Conclusion : violation (unanimité).
Article 46 : la Cour ayant déjà rendu des arrêts similaires dans des affaires dirigées contre la Bulgarie, et d’autres affaires similaires étant pendantes devant elle, elle juge nécessaire d’assister le gouvernement bulgare dans l’accomplissement de son obligation d’exécuter l’arrêt de la Cour.
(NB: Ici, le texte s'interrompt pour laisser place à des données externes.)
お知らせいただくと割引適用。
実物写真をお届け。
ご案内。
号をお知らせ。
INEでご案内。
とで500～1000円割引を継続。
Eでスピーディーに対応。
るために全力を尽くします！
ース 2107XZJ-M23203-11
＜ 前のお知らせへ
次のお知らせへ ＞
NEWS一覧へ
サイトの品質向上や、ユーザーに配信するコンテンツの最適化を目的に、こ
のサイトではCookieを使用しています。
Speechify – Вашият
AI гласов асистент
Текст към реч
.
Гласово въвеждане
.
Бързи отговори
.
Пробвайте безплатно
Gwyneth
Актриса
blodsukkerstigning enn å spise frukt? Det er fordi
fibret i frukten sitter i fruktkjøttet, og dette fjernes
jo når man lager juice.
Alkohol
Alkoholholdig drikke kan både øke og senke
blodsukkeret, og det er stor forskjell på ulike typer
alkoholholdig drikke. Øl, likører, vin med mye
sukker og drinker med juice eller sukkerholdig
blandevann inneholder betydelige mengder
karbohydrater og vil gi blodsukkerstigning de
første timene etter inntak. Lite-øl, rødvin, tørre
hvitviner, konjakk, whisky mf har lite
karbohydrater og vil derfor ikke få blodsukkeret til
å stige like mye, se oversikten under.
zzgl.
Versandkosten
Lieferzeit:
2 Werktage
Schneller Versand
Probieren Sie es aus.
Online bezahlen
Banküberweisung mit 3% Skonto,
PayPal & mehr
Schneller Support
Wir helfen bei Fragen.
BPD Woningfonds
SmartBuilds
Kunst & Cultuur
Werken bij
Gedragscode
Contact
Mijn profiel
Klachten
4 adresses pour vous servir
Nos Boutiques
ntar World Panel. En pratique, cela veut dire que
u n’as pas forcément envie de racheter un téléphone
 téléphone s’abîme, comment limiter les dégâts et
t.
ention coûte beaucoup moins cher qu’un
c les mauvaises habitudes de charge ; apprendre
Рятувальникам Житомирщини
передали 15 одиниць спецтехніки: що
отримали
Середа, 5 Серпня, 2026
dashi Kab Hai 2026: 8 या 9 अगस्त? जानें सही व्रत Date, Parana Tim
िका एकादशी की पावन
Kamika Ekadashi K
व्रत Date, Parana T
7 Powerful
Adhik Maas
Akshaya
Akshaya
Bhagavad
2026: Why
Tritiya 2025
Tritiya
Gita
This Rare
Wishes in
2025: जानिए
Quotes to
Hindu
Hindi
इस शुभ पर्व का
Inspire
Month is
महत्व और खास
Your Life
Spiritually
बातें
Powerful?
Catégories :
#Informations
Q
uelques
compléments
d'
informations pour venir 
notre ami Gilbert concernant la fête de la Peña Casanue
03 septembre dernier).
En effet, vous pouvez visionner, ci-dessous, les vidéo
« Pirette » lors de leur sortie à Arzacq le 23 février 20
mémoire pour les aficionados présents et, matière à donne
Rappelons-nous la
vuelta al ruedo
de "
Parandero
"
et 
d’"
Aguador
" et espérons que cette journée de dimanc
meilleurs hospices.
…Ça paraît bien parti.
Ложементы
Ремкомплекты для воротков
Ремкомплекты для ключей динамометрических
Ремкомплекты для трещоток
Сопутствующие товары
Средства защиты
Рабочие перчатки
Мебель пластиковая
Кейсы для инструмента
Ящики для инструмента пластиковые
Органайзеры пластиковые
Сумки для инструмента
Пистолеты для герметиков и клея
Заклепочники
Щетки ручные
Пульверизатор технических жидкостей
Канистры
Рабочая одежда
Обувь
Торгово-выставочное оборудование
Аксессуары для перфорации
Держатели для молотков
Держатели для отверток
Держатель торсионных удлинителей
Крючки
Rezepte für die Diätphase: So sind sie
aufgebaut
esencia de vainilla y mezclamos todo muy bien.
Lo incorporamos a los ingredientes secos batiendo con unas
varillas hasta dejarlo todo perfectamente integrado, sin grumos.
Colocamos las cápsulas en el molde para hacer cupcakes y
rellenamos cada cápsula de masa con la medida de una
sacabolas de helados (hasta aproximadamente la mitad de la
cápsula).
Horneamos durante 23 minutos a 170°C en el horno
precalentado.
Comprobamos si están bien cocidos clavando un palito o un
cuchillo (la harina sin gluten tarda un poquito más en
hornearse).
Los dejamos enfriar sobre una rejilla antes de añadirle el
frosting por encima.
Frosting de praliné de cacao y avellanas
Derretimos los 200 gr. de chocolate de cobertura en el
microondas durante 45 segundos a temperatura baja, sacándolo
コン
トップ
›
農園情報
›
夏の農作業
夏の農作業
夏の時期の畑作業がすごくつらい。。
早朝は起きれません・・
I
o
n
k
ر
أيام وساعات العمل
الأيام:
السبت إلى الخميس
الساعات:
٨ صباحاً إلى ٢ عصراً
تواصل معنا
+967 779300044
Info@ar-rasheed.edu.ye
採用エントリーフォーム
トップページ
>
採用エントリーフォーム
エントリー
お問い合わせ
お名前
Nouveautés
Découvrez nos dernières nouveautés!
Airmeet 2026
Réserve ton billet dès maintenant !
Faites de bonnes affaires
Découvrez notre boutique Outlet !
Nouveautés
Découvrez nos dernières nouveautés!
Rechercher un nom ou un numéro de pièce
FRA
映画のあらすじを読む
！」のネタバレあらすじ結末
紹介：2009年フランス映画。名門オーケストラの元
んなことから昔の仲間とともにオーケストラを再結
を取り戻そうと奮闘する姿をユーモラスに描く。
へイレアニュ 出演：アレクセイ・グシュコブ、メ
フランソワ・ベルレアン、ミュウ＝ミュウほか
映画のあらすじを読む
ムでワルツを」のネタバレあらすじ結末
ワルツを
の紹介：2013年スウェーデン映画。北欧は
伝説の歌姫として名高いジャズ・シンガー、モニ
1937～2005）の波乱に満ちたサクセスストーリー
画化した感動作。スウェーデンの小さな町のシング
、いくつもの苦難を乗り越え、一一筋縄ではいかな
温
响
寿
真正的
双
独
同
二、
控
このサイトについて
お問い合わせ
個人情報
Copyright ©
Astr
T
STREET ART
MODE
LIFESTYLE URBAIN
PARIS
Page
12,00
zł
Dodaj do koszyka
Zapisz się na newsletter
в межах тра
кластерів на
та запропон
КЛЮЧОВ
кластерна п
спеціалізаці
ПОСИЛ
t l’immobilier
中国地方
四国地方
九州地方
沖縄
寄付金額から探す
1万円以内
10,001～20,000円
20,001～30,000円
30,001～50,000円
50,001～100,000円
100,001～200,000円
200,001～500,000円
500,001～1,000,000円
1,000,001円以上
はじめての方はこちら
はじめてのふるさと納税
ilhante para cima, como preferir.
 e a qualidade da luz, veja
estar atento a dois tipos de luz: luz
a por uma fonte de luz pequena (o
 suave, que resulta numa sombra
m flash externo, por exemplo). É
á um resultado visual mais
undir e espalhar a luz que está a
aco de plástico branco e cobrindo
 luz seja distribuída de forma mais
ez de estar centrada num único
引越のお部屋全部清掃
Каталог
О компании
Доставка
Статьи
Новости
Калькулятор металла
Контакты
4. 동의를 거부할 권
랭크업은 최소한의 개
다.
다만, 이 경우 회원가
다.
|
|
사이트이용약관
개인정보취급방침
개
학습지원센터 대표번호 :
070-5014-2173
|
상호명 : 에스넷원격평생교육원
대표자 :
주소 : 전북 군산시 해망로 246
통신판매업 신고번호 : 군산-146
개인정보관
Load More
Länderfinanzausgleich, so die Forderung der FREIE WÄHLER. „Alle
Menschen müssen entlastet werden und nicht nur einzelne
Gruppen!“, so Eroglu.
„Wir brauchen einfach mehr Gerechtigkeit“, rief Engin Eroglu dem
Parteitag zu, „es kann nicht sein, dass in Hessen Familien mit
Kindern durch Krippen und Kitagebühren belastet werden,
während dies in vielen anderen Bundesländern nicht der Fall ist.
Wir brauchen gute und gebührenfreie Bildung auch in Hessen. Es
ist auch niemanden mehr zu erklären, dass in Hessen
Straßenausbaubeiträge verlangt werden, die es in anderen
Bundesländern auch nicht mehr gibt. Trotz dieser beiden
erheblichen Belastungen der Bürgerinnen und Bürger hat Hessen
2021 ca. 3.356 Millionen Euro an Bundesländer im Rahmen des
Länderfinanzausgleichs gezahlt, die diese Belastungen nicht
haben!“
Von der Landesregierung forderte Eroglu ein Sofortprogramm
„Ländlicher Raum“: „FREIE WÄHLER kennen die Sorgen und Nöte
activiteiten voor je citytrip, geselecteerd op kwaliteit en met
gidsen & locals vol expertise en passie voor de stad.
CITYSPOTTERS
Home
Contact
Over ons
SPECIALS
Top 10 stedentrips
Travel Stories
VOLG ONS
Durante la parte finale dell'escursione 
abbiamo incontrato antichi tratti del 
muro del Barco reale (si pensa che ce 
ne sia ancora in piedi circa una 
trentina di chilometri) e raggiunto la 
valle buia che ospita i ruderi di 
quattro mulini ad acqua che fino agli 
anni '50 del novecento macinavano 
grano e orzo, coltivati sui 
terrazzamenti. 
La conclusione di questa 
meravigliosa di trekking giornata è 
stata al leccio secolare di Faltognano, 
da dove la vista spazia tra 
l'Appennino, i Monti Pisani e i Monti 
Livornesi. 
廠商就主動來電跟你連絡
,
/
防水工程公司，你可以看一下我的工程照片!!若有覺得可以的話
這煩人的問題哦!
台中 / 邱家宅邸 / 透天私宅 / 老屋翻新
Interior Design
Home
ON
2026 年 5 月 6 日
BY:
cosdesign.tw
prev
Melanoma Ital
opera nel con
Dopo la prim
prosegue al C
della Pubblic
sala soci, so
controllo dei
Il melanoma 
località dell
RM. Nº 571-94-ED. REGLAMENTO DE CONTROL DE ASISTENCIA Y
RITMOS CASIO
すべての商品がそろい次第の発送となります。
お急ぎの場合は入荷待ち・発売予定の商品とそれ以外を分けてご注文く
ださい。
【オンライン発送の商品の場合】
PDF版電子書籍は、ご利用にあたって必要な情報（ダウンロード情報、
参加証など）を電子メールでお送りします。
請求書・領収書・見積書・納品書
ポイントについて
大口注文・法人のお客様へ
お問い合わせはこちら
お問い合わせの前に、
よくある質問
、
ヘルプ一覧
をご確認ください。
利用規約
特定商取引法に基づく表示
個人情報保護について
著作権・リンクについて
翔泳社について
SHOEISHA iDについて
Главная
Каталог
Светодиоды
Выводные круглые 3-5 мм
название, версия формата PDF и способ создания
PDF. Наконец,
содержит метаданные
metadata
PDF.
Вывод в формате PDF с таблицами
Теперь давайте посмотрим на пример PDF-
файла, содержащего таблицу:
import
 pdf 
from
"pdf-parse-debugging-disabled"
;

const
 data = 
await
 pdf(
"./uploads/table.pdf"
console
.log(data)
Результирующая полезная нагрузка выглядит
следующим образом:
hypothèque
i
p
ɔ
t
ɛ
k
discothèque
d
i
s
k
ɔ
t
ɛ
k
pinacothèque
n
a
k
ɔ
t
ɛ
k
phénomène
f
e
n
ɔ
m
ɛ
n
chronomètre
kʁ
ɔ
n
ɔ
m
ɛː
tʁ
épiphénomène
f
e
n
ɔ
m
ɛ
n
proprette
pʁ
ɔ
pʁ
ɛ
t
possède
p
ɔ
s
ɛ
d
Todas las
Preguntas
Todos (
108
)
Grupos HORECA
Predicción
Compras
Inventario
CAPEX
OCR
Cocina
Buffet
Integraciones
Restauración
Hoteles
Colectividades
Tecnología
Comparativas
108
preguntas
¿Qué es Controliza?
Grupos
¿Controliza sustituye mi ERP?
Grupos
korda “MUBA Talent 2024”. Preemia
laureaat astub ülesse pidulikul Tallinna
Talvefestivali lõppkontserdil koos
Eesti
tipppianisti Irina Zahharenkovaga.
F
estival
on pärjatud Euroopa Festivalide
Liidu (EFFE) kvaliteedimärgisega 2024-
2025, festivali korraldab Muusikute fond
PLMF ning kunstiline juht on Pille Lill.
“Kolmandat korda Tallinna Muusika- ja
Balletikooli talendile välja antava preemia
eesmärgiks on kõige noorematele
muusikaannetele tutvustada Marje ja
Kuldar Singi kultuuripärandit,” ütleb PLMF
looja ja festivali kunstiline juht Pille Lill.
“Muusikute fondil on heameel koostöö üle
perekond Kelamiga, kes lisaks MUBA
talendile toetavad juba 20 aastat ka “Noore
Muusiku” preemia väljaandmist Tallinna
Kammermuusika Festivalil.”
En particulier, elle dit que les mesures d’exécution de son arrêt doivent comporter des modifications à la loi sur les étrangers et à d’autres lois afin d’assurer : i. que même lorsque l’expulsion est motivée par la sécurité nationale, les tribunaux procèdent à un examen approfondi des faits et motifs avancés à l’appui de la décision d’expulser un étranger, au besoin avec des ajustements procéduraux appropriés relativement à l’utilisation d’informations confidentielles ; ii. que les tribunaux saisis d’un recours contre une expulsion mettent en balance le but poursuivi par la décision d’expulsion et les droits de l’homme de l’individu concerné, notamment son droit au respect de sa vie familiale ; iii. que le pays de destination soit toujours indiqué dans un document juridiquement contraignant et qu’un changement de destination soit susceptible de recours ; iv. que les allégations de risque d’exécution ou de mauvais traitements dans le pays de destination fassent l’objet d’un examen judiciaire rigoureux, et v. que de telles allégations, soulevées dans un recours contre une expulsion, aient automatiquement un effet suspensif jusqu’à leur examen.
Article 41 : 12 000 EUR au premier requérant pour préjudice moral.
© Conseil de l’Europe/Cour européenne des droits de l’homme
Rédigé par le greffe, ce résumé ne lie pas la Cour.